Elucidation of the profound antagonism of contractile action of phenylephrine in rat aorta effected by an atypical sympathomimetic decongestant

Affiliations
  • 1Department of Pharmacology, Faculty of Pharmacy, University of Belgrade, Vojvode Stepe 450, 11221 Belgrade, Serbia. miroslav@pharmacy.bg.ac.rs

Abstract

Vasoconstrictive properties of sympathomimetic drugs are the basis of their widespread use as decongestants and possible source of adverse responses. Insufficiently substantiated practice of combining decongestants in some marketed preparations, such are those containing phenylephrine and lerimazoline, may affect the overall contractile activity, and thus their therapeutic utility. This study aimed to examine the interaction between lerimazoline and phenylephrine in isolated rat aortic rings, and also to assess the substrate of the obtained lerimazoline-induced attenuation of phenylephrine contraction. Namely, while lower concentrations of lerimazoline (10⁻⁶ M and especially 10⁻⁷ M) expectedly tended to potentiate the phenylephrine-induced contractions, lerimazoline in higher concentrations (10⁻⁴ M and above) unexpectedly and profoundly depleted the phenylephrine concentration-response curve. Suppression of NO with NO synthase (NOS) inhibitor N(w)-nitro-L-arginine methyl ester (L-NAME; 10⁻⁴ M) or NO scavanger OHB₁₂ (10⁻³ M), as well as non-specific inhibition of K⁺-channels with tetraethylammonium (TEA; 10⁻³ M), have reversed lerimazoline-induced relaxation of phenylephrine contractions, while cyclooxygenase inhibitor indomethacin (10⁻⁵ M) did not affect the interaction between two vasoconstrictors. At the receptor level, non-selective 5-HT receptor antagonist methiothepin reversed the attenuating effect of lerimazoline on phenylephrine contraction when applied at 3×10⁻⁷ and 10⁻⁶ M, but not at the highest concentration (10⁻⁴ M). Neither the 5-HT1D-receptor selective antagonist BRL 15572 (10⁻⁶ M) nor 5-HT₇ receptor selective antagonist SB 269970 (10⁻⁶ M) affected the lerimazoline-induced attenuation of phenylephrine activity. The mechanism of lerimazoline-induced suppression of phenylephrine contractions may involve potentiation of activity of NO and K⁺-channels and activation of some methiothepin-sensitive receptors, possibly of the 5-HT(2B) subtype.

Keyword

Aorta; Decongestant; Lerimazoline; Phenylephrine; Potentiation

MeSH Terms

Animals
Aorta*
Indomethacin
Methiothepin
Nasal Decongestants
Nitric Oxide Synthase
Phenylephrine*
Prostaglandin-Endoperoxide Synthases
Rats*
Relaxation
Serotonin
Sympathomimetics
Tetraethylammonium
Vasoconstrictor Agents
Indomethacin
Methiothepin
Nasal Decongestants
Nitric Oxide Synthase
Phenylephrine
Prostaglandin-Endoperoxide Synthases
Serotonin
Sympathomimetics
Tetraethylammonium
Vasoconstrictor Agents

Figure

  • Fig. 1 Comparison of the contractile effect of phenylephrine (n=12) and lerimazoline (n=12) on rat thoracic aorta. Data are shown as mean±S.E.M, expressed for phenylephrine as the percentage of maximum contraction induced by maximum dose of phenylephrine, and for lerimazoline as the percentage of maximum contraction induced by 10−4 M phenylephrine.

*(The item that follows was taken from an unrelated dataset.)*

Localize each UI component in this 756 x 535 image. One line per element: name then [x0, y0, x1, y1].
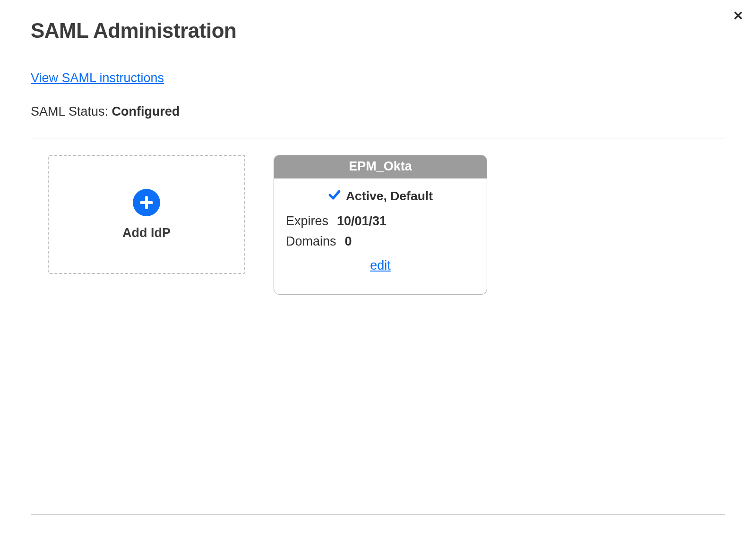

  • Fig. 2 Vascular responses to phenylephrine in blood vessels exposed to different concentrations of lerimazoline. (A) Concentration-response curves for phenylephrine in the absence (•, n=7) and in the presence of lerimazoline 2.1×10−3 M (∘, n=7). (B) Concentration–response curves for phenylephrine in the absence (•, n=10) and in the presence of lerimazoline 10−4 M (∘, n=10). (C) Concentration–response curves for phenylephrine in the absence (•, n=10) and in the presence of lerimazoline 10−6 M (∘, n=10). (D) Concentration–response curves for phenylephrine in the absence (•, n=9) and in the presence of lerimazoline 10−7 M (∘, n=9). Results (means±S.E.M) were expressed as percentages of the response to the 10−4 M phenylephrine. *p<0.05, **p<0.01 vs. the effect of the respective concentration of phenylephrine.

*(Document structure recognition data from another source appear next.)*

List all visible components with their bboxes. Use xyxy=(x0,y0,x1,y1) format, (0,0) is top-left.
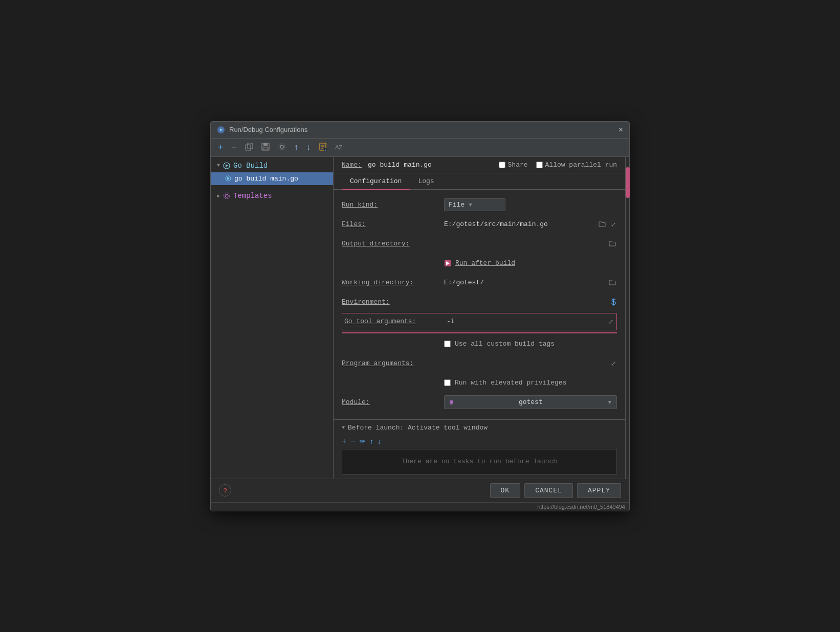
expand-program-args-button[interactable]: ⤢ xyxy=(610,359,617,368)
share-checkbox-group[interactable]: Share xyxy=(499,161,528,169)
move-up-button[interactable]: ↑ xyxy=(292,142,300,152)
before-launch-edit-button[interactable]: ✏ xyxy=(360,437,366,445)
go-tool-args-label: Go tool arguments: xyxy=(344,318,447,325)
go-tool-underline xyxy=(342,332,617,333)
scrollbar-container xyxy=(625,157,629,479)
sidebar-item-go-build-main[interactable]: go build main.go xyxy=(211,172,333,185)
before-launch-empty-area: There are no tasks to run before launch xyxy=(342,449,617,475)
before-launch-header[interactable]: ▼ Before launch: Activate tool window xyxy=(342,424,617,432)
add-template-button[interactable]: + xyxy=(317,142,329,153)
status-bar: https://blog.csdn.net/m0_51849494 xyxy=(211,502,629,511)
go-item-icon xyxy=(225,175,231,182)
name-label: Name: xyxy=(342,161,362,169)
run-after-build-label[interactable]: Run after build xyxy=(455,259,515,267)
run-after-build-row: Run after build xyxy=(342,255,617,272)
copy-icon xyxy=(245,143,253,151)
expand-go-tool-button[interactable]: ⤢ xyxy=(607,317,614,326)
title-bar-left: Run/Debug Configurations xyxy=(217,126,307,134)
run-debug-dialog: Run/Debug Configurations × + − ↑ xyxy=(210,121,630,511)
run-kind-dropdown[interactable]: File ▼ xyxy=(444,198,505,211)
working-dir-label: Working directory: xyxy=(342,279,444,286)
module-dropdown[interactable]: ▣ gotest ▼ xyxy=(444,395,617,409)
footer-left: ? xyxy=(219,484,231,496)
run-elevated-checkbox[interactable] xyxy=(444,379,451,386)
output-dir-row: Output directory: xyxy=(342,235,617,253)
module-row: Module: ▣ gotest ▼ xyxy=(342,394,617,411)
use-custom-tags-checkbox[interactable] xyxy=(444,341,451,347)
move-down-button[interactable]: ↓ xyxy=(304,142,313,152)
svg-rect-3 xyxy=(248,143,253,149)
add-config-button[interactable]: + xyxy=(216,142,226,153)
chevron-down-icon: ▼ xyxy=(217,163,220,168)
go-tool-args-row: Go tool arguments: ⤢ xyxy=(342,313,617,330)
open-working-dir-button[interactable] xyxy=(608,278,617,288)
dialog-footer: ? OK CANCEL APPLY xyxy=(211,479,629,502)
go-build-header[interactable]: ▼ Go Build xyxy=(211,159,333,172)
sidebar: ▼ Go Build go build main.go xyxy=(211,157,334,479)
main-content: ▼ Go Build go build main.go xyxy=(211,157,629,479)
remove-config-button[interactable]: − xyxy=(230,142,239,153)
parallel-checkbox[interactable] xyxy=(536,162,543,168)
go-tool-args-input[interactable] xyxy=(447,318,594,325)
go-build-label: Go Build xyxy=(233,162,268,170)
scrollbar-thumb[interactable] xyxy=(626,167,630,198)
parallel-checkbox-group[interactable]: Allow parallel run xyxy=(536,161,617,169)
before-launch-add-button[interactable]: + xyxy=(342,437,346,446)
use-custom-tags-row: Use all custom build tags xyxy=(342,335,617,353)
templates-header[interactable]: ▶ Templates xyxy=(211,189,333,202)
program-args-row: Program arguments: ⤢ xyxy=(342,355,617,372)
toolbar: + − ↑ ↓ xyxy=(211,139,629,157)
name-bar: Name: go build main.go Share Allow paral… xyxy=(334,157,625,173)
apply-button[interactable]: APPLY xyxy=(577,483,621,498)
go-run-icon xyxy=(223,162,230,169)
before-launch-remove-button[interactable]: − xyxy=(350,437,355,446)
status-url: https://blog.csdn.net/m0_51849494 xyxy=(537,504,625,510)
open-file-button[interactable] xyxy=(598,219,607,230)
run-kind-row: Run kind: File ▼ xyxy=(342,196,617,214)
help-button[interactable]: ? xyxy=(219,484,231,496)
sidebar-item-label: go build main.go xyxy=(234,175,298,183)
ok-button[interactable]: OK xyxy=(490,483,521,498)
module-value: gotest xyxy=(519,398,543,406)
cancel-button[interactable]: CANCEL xyxy=(524,483,573,498)
save-icon xyxy=(261,143,270,151)
files-row: Files: E:/gotest/src/main/main.go ⤢ xyxy=(342,216,617,233)
tab-configuration[interactable]: Configuration xyxy=(342,173,410,190)
chevron-right-icon: ▶ xyxy=(217,193,220,199)
module-label: Module: xyxy=(342,398,444,406)
dialog-icon xyxy=(217,126,225,134)
chevron-down-icon: ▼ xyxy=(342,425,345,431)
share-checkbox[interactable] xyxy=(499,162,505,168)
working-dir-value[interactable]: E:/gotest/ xyxy=(444,279,596,286)
before-launch-up-button[interactable]: ↑ xyxy=(370,437,373,445)
tab-logs[interactable]: Logs xyxy=(410,173,442,190)
settings-icon xyxy=(278,143,286,151)
environment-row: Environment: $ xyxy=(342,294,617,311)
before-launch-section: ▼ Before launch: Activate tool window + … xyxy=(334,419,625,479)
parallel-label: Allow parallel run xyxy=(545,161,617,169)
config-panel: Name: go build main.go Share Allow paral… xyxy=(334,157,625,479)
open-output-dir-button[interactable] xyxy=(608,239,617,249)
template-icon: + xyxy=(319,143,327,151)
copy-config-button[interactable] xyxy=(243,142,255,153)
svg-marker-16 xyxy=(226,164,228,167)
working-dir-actions xyxy=(596,278,617,288)
svg-marker-18 xyxy=(227,177,230,180)
name-value[interactable]: go build main.go xyxy=(368,161,493,169)
svg-text:+: + xyxy=(324,148,327,151)
close-button[interactable]: × xyxy=(618,126,623,134)
use-custom-tags-label: Use all custom build tags xyxy=(455,340,555,348)
program-args-label: Program arguments: xyxy=(342,359,444,367)
name-options: Share Allow parallel run xyxy=(499,161,617,169)
sort-button[interactable]: AZ xyxy=(333,144,344,151)
environment-var-button[interactable]: $ xyxy=(610,297,617,308)
files-value[interactable]: E:/gotest/src/main/main.go xyxy=(444,220,596,228)
expand-files-button[interactable]: ⤢ xyxy=(610,220,617,229)
before-launch-down-button[interactable]: ↓ xyxy=(378,437,381,445)
save-button[interactable] xyxy=(259,142,272,153)
svg-point-7 xyxy=(280,145,283,148)
settings-button[interactable] xyxy=(276,142,288,153)
before-launch-toolbar: + − ✏ ↑ ↓ xyxy=(342,435,617,448)
before-launch-title: Before launch: Activate tool window xyxy=(348,424,488,432)
folder-icon-output xyxy=(609,240,616,246)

  • Fig. 3 Effects of L-NAME and OHB12 on the vasoconstrictor responses induced by phenylephrine and lerimazoline. (A) Effect of 10−4 M L-NAME on the phenylephrine concentration response curve in rings without 10−4 M lerimazoline. (B) Effect of 10−4 M L-NAME on the phenylephrine concentration response curve in rings pretreated with 10−4 M lerimazoline. (C) Effect of 10−3 M OHB12 on the phenylephrine concentration response curve in rings without 10−4 M lerimazoline. (D) Effect of 10−3 M OHB12 on the phenylephrine concentration response curve in rings pretreated with 10−4 M lerimazoline.Results (means±S.E.M) were expressed as percentages of the response to the 10−4 M phenylephrine. *p<0.05, **p<0.01, ***p<0.001 vs. phenylephrine; #p<0.05, ##p<0.01, ###p<0.001 vs. phenylephrine plus lerimazoline.

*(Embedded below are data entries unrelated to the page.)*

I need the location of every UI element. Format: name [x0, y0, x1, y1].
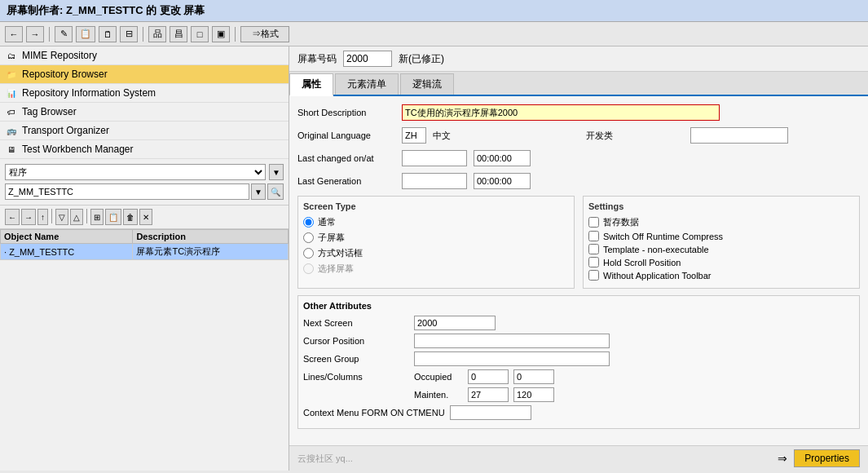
cb-without-toolbar: Without Application Toolbar	[588, 270, 854, 281]
radio-normal-label: 通常	[318, 216, 336, 228]
last-gen-date[interactable]	[402, 173, 467, 189]
tag-icon: 🏷	[5, 105, 18, 118]
tab-logic[interactable]: 逻辑流	[400, 73, 454, 95]
cb-template-input[interactable]	[588, 244, 599, 254]
dev-class-input[interactable]	[690, 127, 788, 144]
last-changed-time[interactable]	[474, 150, 531, 166]
last-changed-date[interactable]	[402, 150, 467, 166]
radio-normal-input[interactable]	[303, 217, 314, 228]
transport-label: Transport Organizer	[22, 125, 109, 136]
mainten-row: Mainten.	[303, 387, 854, 402]
program-select[interactable]: 程序	[5, 164, 266, 180]
radio-select-label: 选择屏幕	[318, 263, 354, 275]
edit-btn[interactable]: ✎	[55, 26, 73, 42]
radio-select: 选择屏幕	[303, 263, 569, 275]
right-panel: 屏幕号码 新(已修正) 属性 元素清单 逻辑流 Short Descriptio…	[289, 46, 868, 471]
input-dropdown-btn[interactable]: ▼	[251, 183, 266, 200]
sidebar-item-tag-browser[interactable]: 🏷 Tag Browser	[0, 103, 289, 122]
short-desc-input[interactable]	[402, 104, 720, 121]
lines-col-row: Lines/Columns Occupied	[303, 369, 854, 384]
screen-group-input[interactable]	[414, 351, 610, 366]
radio-sub-input[interactable]	[303, 232, 314, 243]
copy2-btn[interactable]: ⊞	[90, 209, 104, 225]
main-layout: 🗂 MIME Repository 📁 Repository Browser 📊…	[0, 46, 868, 471]
screen-num-input[interactable]	[343, 51, 392, 67]
data-table: Object Name Description · Z_MM_TESTTC 屏幕…	[0, 229, 289, 260]
orig-lang-row: Original Language 中文 开发类	[297, 127, 860, 144]
radio-modal-input[interactable]	[303, 248, 314, 259]
nav-fwd-btn[interactable]: →	[21, 209, 36, 225]
settings-box: Settings 暂存数据 Switch Off Runtime Compres…	[583, 196, 860, 289]
tab-properties[interactable]: 属性	[289, 73, 333, 96]
paste-btn[interactable]: 📋	[105, 209, 121, 225]
properties-button[interactable]: Properties	[794, 449, 860, 467]
tag-label: Tag Browser	[22, 106, 77, 117]
cb-without-toolbar-input[interactable]	[588, 270, 599, 281]
copy-btn[interactable]: 📋	[76, 26, 95, 42]
cursor-pos-input[interactable]	[414, 334, 610, 348]
select-expand-btn[interactable]: ▼	[269, 164, 284, 180]
sidebar-item-repo-browser[interactable]: 📁 Repository Browser	[0, 65, 289, 84]
watermark: 云搜社区 yq...	[297, 453, 771, 465]
radio-select-input	[303, 263, 314, 274]
radio-modal: 方式对话框	[303, 247, 569, 259]
list-btn[interactable]: 昌	[170, 26, 187, 42]
collapse-btn[interactable]: ▽	[55, 209, 68, 225]
cb-hold-scroll-input[interactable]	[588, 257, 599, 267]
arrow-icon: ⇒	[778, 452, 787, 465]
search-btn[interactable]: 🔍	[267, 183, 284, 200]
sidebar-item-transport[interactable]: 🚌 Transport Organizer	[0, 122, 289, 140]
delete2-btn[interactable]: 🗑	[123, 209, 138, 225]
fwd-btn[interactable]: →	[26, 26, 44, 42]
format-btn[interactable]: ⇒格式	[240, 26, 289, 42]
screen-group-row: Screen Group	[303, 351, 854, 366]
cols-mainten-input[interactable]	[513, 387, 554, 402]
tabs-row: 属性 元素清单 逻辑流	[289, 72, 868, 96]
mini-toolbar: ← → ↑ ▽ △ ⊞ 📋 🗑 ✕	[0, 206, 289, 229]
tab-elements[interactable]: 元素清单	[335, 73, 399, 95]
cell-desc: 屏幕元素TC演示程序	[133, 244, 289, 260]
new-btn[interactable]: 🗒	[99, 26, 117, 42]
cb-temp-data-input[interactable]	[588, 217, 599, 228]
context-menu-input[interactable]	[450, 405, 531, 420]
sidebar-item-mime-repo[interactable]: 🗂 MIME Repository	[0, 46, 289, 65]
object-input[interactable]	[5, 183, 249, 200]
next-screen-input[interactable]	[414, 316, 496, 330]
mini-sep1	[51, 209, 52, 223]
info-btn[interactable]: ▣	[212, 26, 230, 42]
nav-back-btn[interactable]: ←	[5, 209, 20, 225]
close2-btn[interactable]: ✕	[139, 209, 152, 225]
next-screen-label: Next Screen	[303, 318, 409, 328]
screen-group-label: Screen Group	[303, 354, 409, 364]
screen-num-row: 屏幕号码 新(已修正)	[289, 46, 868, 72]
expand-btn[interactable]: △	[70, 209, 83, 225]
sidebar-item-test-wb[interactable]: 🖥 Test Workbench Manager	[0, 140, 289, 159]
lang-code-input[interactable]	[402, 127, 426, 144]
cursor-pos-label: Cursor Position	[303, 336, 409, 346]
context-menu-row: Context Menu FORM ON CTMENU	[303, 405, 854, 420]
screen-type-title: Screen Type	[303, 201, 569, 211]
info-sys-label: Repository Information System	[22, 87, 156, 99]
cb-temp-data-label: 暂存数据	[603, 216, 639, 228]
col-object-name: Object Name	[1, 230, 133, 244]
sidebar-item-repo-info[interactable]: 📊 Repository Information System	[0, 84, 289, 103]
nav-up-btn[interactable]: ↑	[37, 209, 48, 225]
window-btn[interactable]: □	[191, 26, 209, 42]
transport-icon: 🚌	[5, 124, 18, 137]
input-row: ▼ 🔍	[5, 183, 284, 200]
lines-occupied-input[interactable]	[468, 369, 509, 384]
cb-hold-scroll: Hold Scroll Position	[588, 257, 854, 267]
title-text: 屏幕制作者: Z_MM_TESTTC 的 更改 屏幕	[7, 4, 205, 16]
lines-mainten-input[interactable]	[468, 387, 509, 402]
last-gen-time[interactable]	[474, 173, 531, 189]
repo-label: Repository Browser	[22, 69, 108, 80]
screen-num-label: 屏幕号码	[297, 52, 337, 66]
last-gen-label: Last Generation	[297, 176, 395, 186]
cb-switch-off-input[interactable]	[588, 231, 599, 241]
table-row[interactable]: · Z_MM_TESTTC 屏幕元素TC演示程序	[1, 244, 289, 260]
orig-lang-label: Original Language	[297, 130, 395, 140]
back-btn[interactable]: ←	[5, 26, 23, 42]
del-btn[interactable]: ⊟	[120, 26, 138, 42]
cols-occupied-input[interactable]	[513, 369, 554, 384]
struct-btn[interactable]: 品	[148, 26, 166, 42]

  • Fig. 4 Effects of indomethacin and TEA on the vasoconstrictor responses induced by phenylephrine and lerimazoline. (A) Effect of 10−5 M indomethacin on the phenylephrine concentration response curve in rings pretreated with 10−4 M lerimazoline. (B) Effect of 10−3 M TEA on the phenylephrine concentration response curve in rings without 10−4 M lerimazoline. (C) Effect of 10−3 M TEA on the phenylephrine concentration response curve in rings pretreated with 10−4 M lerimazoline. Results (means±S.E.M) were expressed as percentages of the response to the 10−5 M phenylephrine. *p<0.05, **p<0.01, ***p<0.001 vs. phenylephrine; #p<0.05, ##p<0.01 vs. phenylephrine plus lerimazoline.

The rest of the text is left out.